On the prime spectrum of completion of local rings

Question

Let $(R, \mathfrak m)$ be the henselization of the local ring $\mathbb C[x,y]_{(x,y)}$ . Let $\hat R$ be the $\mathfrak m$-adic completion of $R$. Then there is a natural map $R \to \hat R$ which induces a natural map $\phi: \operatorname{Spec}(\hat R)\to \operatorname{Spec}(R)$ . Then is it true that $\phi$ is bijective ? If $\phi$ is not bijective, then what if we instead started with the strict henselization ?

Answer 1

Take $f(x)\in \Bbb{C}[[x]]$ non-algebraic over $\Bbb{C}(x)$,

$P=(y-xf(x))$ is a prime ideal of $\hat{R}=\Bbb{C}[[x,y]]$,

$R = \hat{R}\cap \overline{\Bbb{C}(x,y)}$,

Given $a\in R\cap P$ look at its field norm $$\frac{v}{w} = N_{\Bbb{C}(x,y)(a)/\Bbb{C}(x,y)}(a)\in Frac(\Bbb{C}[x,y]),\qquad v\in P\cap \Bbb{C}[x,y]$$

Assume $v\ne 0$. Since $P$ is a prime ideal, if $v=v_1v_2$ then one of the factor is in $P$ and we can repeat until $v\in \Bbb{C}[x,y]\cap P$ is irreducible.

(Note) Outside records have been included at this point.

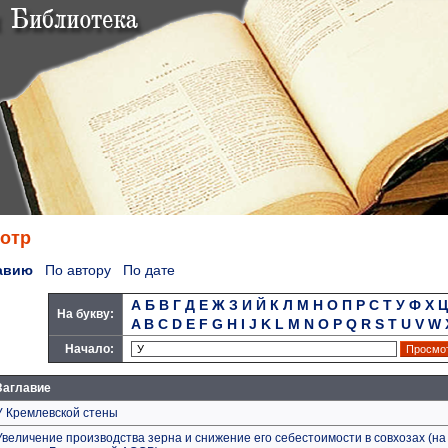
отр
авию
По автору
По дате
А
Б
В
Г
Д
Е
Ж
З
И
Й
К
Л
М
Н
О
П
Р
С
Т
У
Ф
Х
Ц
На букву:
A
B
C
D
E
F
G
H
I
J
K
L
M
N
O
P
Q
R
S
T
U
V
W
Начало:
Заглавие
У Кремлевской стены
Увеличение производства зерна и снижение его себестоимости в совхозах (н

If $v \in \Bbb{C}[x]$ or $\Bbb{C}[y]$ we get a contradiction since there are injections $\Bbb{C}[[x]]\to \hat{R}/P$, $\Bbb{C}[[y]]\to \hat{R}/P$. Otherwise $v\in \Bbb{C}[x,y]$ and $y$ is algebraic over $\Bbb{C}(x)$ in $\Bbb{C}[[x,y]]/(v)$ thus in $\hat{R}/P$, a contradiction since $y=xf(x)$ is not algebraic over $\Bbb{C}(x)$.

Whence $v=0$, $a=0$, $P\cap R = \{0\}$ and the map $Spec(\hat{R})\to Spec(R)$ is not injective.

Since $\hat{R}/\mathfrak{m} = \Bbb{C}$ is separably closed I don't see what you mean with the strict henselization.